Tuesday, September 16, 2014

Homework "To Do" List


By the time you read this school will have started.  The honeymoon period of a new school year may have ended too soon for your liking and stress may be mounting in your home.  Some of the problems reported most frequently in my practice are those having to do with homework.  School is a very hard place to be for a child with any type of impairment or disability, whether it be physical, emotional or cognitive.  (ADHD is included in this grouping.)  Every child’s brain is still in the process of development and therefore they have not yet developed the skills to manage their emotions and sensory input.  At the end of the day, your child is probably spent and their brain is literally overloaded. 
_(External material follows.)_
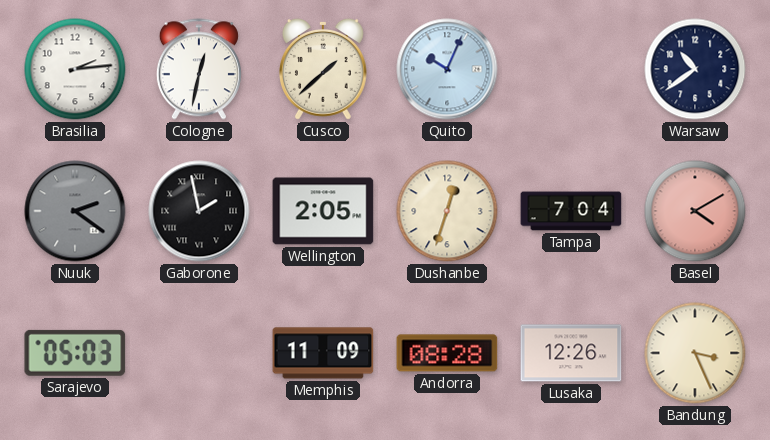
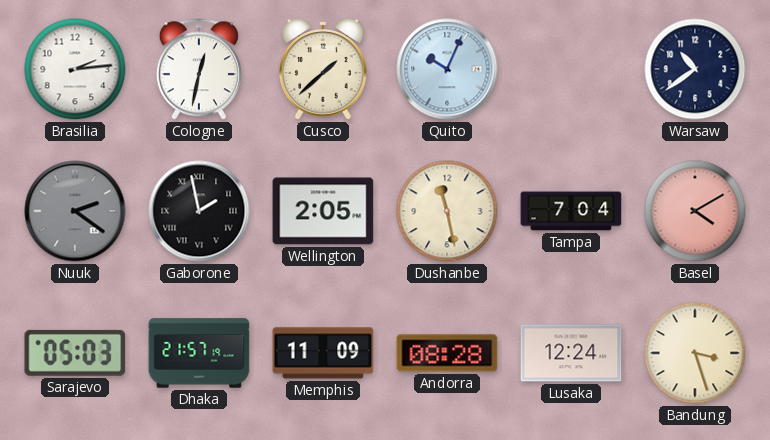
Dushanbe: 12:33 -> 11:28
Dhaka: none -> 21:57
Lusaka: 12:26 -> 12:24
Bandung: 3:26 -> 3:27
I frequently experience the feeling that I can’t possibly do one more thing, listen to one more problem, or creatively or politely engage in another endeavor when I arrive home at the end of a long stressful day.  If I feel this way, I can’t even imagine how our children must feel who have expended great efforts at school to comply with rules, navigate complex social interactions, and engage their brain in problem solving and learning.  That being said, it is understandable why so many of our children fight, resist and shut down when it comes to doing homework. So, I hope the following Homework “To Do” List will assist you in having less stressful evenings.


DO:

  • Allow your child down time before insisting they do homework.  This is particularly important for the young child.  Encourage them to PLAY and literally de-stress themselves with physical activity.
  • Feed the brain with healthy foods. Many children are starving when they come home.  Provide them with a healthy snack or meal which combines a carbohydrate with a protein or a carbohydrate with a healthy snack such as fruit and nuts, crackers and peanut butter, or a tortilla with cheese.  For more information and resources contact me at dcantrell@satx.rr.com
  • Agree upon a scheduled homework time and stick to it as much as possible. Routines are critical. Have a start and end time for young children.  If the child is not completing their work because they are resisting are dawdling, you may offer them one gentle reminder halfway through the designated homework time and five minutes before the end of the agreed upon completion time.   When time is up calmly say, “Homework time is now over.”  If the child protests and then agrees to do their work you may say something like, “I am sure you will be able to stay on task tomorrow.”
  • Establish an agreed upon place for a child to do their homework with as few distractions as possible.
  • Empathize with your child when they protest against homework.  This is a hard one for parents because you are probably not at your best at the end of the day either. When I say empathize, simply state, “I know you must be tired and you really don’t want to do your homework. It’s a bummer but I know you can pull through it.”  This must be said with compassion and respect. It also needs to be the last thing you say. No rationalizing, explaining, threats, or bribes, just empathy.
  • Support your child when they ask for help. Parents are not always the best people to assist their children with homework.  If you find that you are engaging in power struggles with your child or that you are becoming increasingly frustrated, you might consider hiring a tutor.  I realize that for many of you funds don’t permit such a luxury so consider bartering with a neighbor, friend, or older school child to come over 1-3 times a week to provide assistance.  If you choose to use an outside source, remember to stay out of the mix and to embrace this time as yours.
  • Give ownership of homework to your child.  You must allow your child to take ownership of their school work, their successes, and their failures.  I find that when it comes to homework, parents often become drill sergeant or hover so much that they do their homework for their child.  Neither approach is effective or teaches a child time management, internal control, and responsibility.  I know that it will be hard to allow your child to go to school with incompleted work, but in the long run valuable lessons will be learned.
  • Seek outside support.  If you feel that you have truly followed the above guidelines, then it might be time to request and ARD to express concerns.  Your child may be receiving more homework then they can handle.  You may also need to consider medication management or a change in medication that is already in place. Last, but certainly not least, you may find that you need assistance/coaching in how you are responding to your child or in meeting your emotional needs.


I wish everyone a happy and successful school year!